26-го получен был указ об отсрочке сессии Государственной Думы, а 27-го утром в заседании Думы решено было не разъезжаться из Петрограда…
Между тем, в тот же день утром обстановка в корне изменилась, так как на сторону восставших перешли запасные батальоны Литовского, Волынского, Преображенского и саперного гвардейских полков. Именно запасные батальоны, так как настоящие гвардейские полки находились тогда на Юго-западном фронте. Эти батальоны не отличались ни дисциплиной, ни настроением от прочих имперских запасных частей.
Командный состав многих частей растерялся, не решил сразу основной линии своего поведения, и эта двойственность послужила отчасти причиной устранения его влияния и власти.
Войска вышли на улицу без офицеров, слились с толпой и восприняли ее психологию.
Вооруженная толпа, возбужденная до последней степени, опьяненная свободой, подогреваемая уличными ораторами, текла по улицам, сметая баррикады, присоединяя к себе все новые толпы еще колебавшихся…
Беспощадно избивались полицейские отряды. Встречавшихся офицеров обезоруживали, иногда убивали. Вооруженный народ овладел арсеналом, Петропавловской крепостью, Крестами (тюрьма)…
В этот решительный день вождей не было, была одна стихия. В ее грозном течении не виделось тогда ни цели, ни плана, ни лозунгов. Единственным общим выражением настроения был клич: – Да здравствует свобода!
Кто-то должен был овладеть движением. И после горячих споров, после проявления некоторой растерянности и нерешительности эту роль приняла на себя Государственная Дума, выделив из своей среды «Комитет Государственной Думы»,[15 - М. В. Родзянко. Н. В. Некрасов. А. И. Коновалов. И. И. Дмитрюков. А. Ф. Керенский. В. В. Шульгин. С. И. Шидловский. П. Н. Милюков. М. А. Караулов. В. Н. Львов. В. А. Ржевский. М. С. Чхеидзе, который отказался, предпочитая председательствование в совете рабочих депутатов. Потом вступил Б. Энгельгардт.] который в таких осторожных выражениях объявил 27 февраля о существе своего назначения:
«Временный комитет членов Государственной Думы при тяжелых условиях внутренней разрухи, вызванной мерами старого правительства, нашел себя вынужденным взять в свои руки восстановление государственного и общественного порядка… Комитет выражает уверенность, что население и армия помогут ему в трудной задаче создания нового правительства, соответствующего желаниям населения и могущего пользоваться его доверием».

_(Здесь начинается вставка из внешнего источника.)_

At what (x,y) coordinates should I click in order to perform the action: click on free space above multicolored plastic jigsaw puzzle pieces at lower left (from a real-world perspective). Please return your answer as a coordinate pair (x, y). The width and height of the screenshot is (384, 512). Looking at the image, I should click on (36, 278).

Центром политической жизни страны стала Дума, которая, несомненно, к тому времени, после патриотической и национальной борьбы ее против ненавистного народу правительства, после большой и плодотворной работы в интересах армии, пользовалась широким признанием во всей стране и армии. Никто другой не мог стать во главе движения. Никто другой не мог получить такое доверие страны и такое быстрое и полное признание верховной властью, как власть, исходившая из недр Государственной Думы. Это обстоятельство отлично было учтено Петроградским советом рабочих депутатов, который тогда еще не претендовал на официальное возглавление российского правительства. Такое отношение тогда к Государственной Думе породило иллюзию «всенародности» Временного правительства, ею созданного.
Поэтому, наряду с частями, смешавшимися с вооруженной толпой и громившими все, что слишком резко напоминало старую власть, наряду с отрядами, оставшимися ей верными и оказавшими сопротивление, к Таврическому дворцу стали подходить войсковые части с командирами и офицерами, с музыкой и знаменами, и по всем правилам старого ритуала приветствовали новую власть в лице председателя Государственной Думы Родзянко.